## Recorded data
────────────────

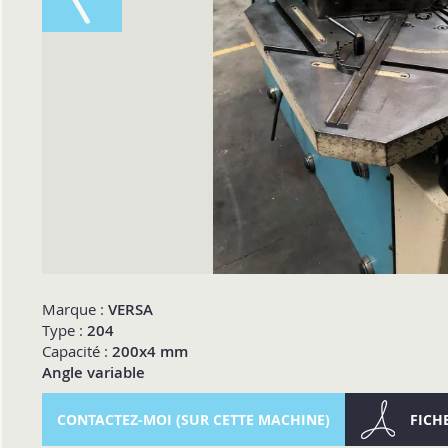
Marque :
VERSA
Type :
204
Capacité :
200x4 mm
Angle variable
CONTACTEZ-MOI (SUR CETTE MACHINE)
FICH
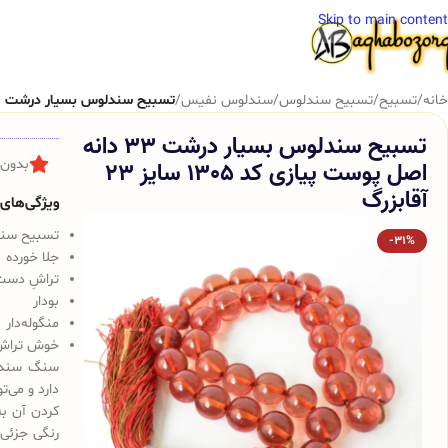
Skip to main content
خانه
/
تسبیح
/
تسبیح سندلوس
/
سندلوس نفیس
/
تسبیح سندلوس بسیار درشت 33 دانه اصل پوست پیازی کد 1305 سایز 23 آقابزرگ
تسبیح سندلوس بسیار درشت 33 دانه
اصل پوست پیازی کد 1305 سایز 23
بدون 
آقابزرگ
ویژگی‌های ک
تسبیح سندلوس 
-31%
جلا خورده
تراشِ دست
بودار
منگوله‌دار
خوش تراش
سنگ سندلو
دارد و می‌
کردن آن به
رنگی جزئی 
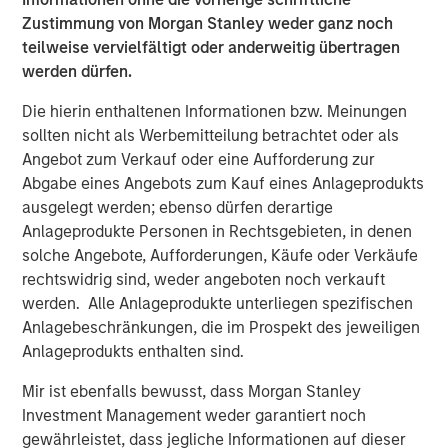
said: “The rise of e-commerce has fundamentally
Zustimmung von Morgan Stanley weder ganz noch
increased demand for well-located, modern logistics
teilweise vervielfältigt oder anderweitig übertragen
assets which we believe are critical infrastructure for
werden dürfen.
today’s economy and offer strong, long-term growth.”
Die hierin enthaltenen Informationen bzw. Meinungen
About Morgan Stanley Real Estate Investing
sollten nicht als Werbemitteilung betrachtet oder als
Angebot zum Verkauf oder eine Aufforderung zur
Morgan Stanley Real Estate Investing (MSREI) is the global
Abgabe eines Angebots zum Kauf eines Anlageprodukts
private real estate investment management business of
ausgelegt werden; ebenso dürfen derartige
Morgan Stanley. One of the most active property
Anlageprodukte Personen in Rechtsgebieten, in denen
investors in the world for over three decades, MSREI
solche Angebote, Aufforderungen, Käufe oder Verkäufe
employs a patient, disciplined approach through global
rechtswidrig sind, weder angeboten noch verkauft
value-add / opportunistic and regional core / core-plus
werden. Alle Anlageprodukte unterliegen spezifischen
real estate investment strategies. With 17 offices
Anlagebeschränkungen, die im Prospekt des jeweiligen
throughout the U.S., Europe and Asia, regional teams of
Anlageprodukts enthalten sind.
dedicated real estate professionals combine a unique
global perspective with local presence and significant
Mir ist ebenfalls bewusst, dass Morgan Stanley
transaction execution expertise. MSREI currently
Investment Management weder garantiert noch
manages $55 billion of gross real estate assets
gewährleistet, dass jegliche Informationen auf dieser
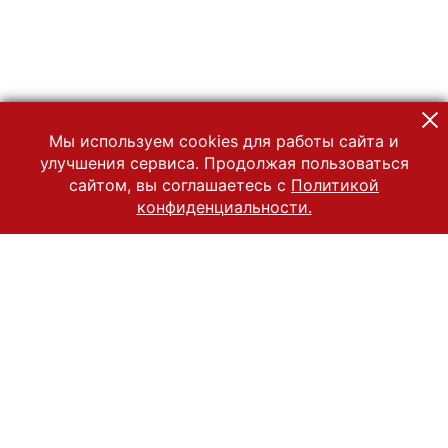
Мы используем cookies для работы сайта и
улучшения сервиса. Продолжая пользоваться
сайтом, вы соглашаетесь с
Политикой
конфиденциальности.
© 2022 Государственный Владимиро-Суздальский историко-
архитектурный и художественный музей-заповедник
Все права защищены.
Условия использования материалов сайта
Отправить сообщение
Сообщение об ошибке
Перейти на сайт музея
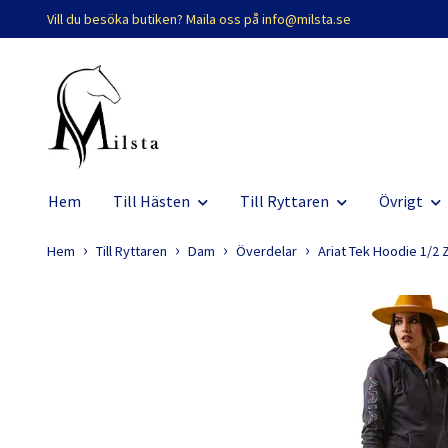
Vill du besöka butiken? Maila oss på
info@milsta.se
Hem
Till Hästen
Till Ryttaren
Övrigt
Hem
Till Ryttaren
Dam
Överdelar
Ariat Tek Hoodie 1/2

────────────────

## Exercise goal
Please, from the entries above, set down exactly the lines from the one containing "Abgabe eines Angebots" through the one containing "global perspective with", and only those.

## Exercise answer
Abgabe eines Angebots zum Kauf eines Anlageprodukts
private real estate investment management business of
ausgelegt werden; ebenso dürfen derartige
Morgan Stanley. One of the most active property
Anlageprodukte Personen in Rechtsgebieten, in denen
investors in the world for over three decades, MSREI
solche Angebote, Aufforderungen, Käufe oder Verkäufe
employs a patient, disciplined approach through global
rechtswidrig sind, weder angeboten noch verkauft
value-add / opportunistic and regional core / core-plus
werden. Alle Anlageprodukte unterliegen spezifischen
real estate investment strategies. With 17 offices
Anlagebeschränkungen, die im Prospekt des jeweiligen
throughout the U.S., Europe and Asia, regional teams of
Anlageprodukts enthalten sind.
dedicated real estate professionals combine a unique
global perspective with local presence and significant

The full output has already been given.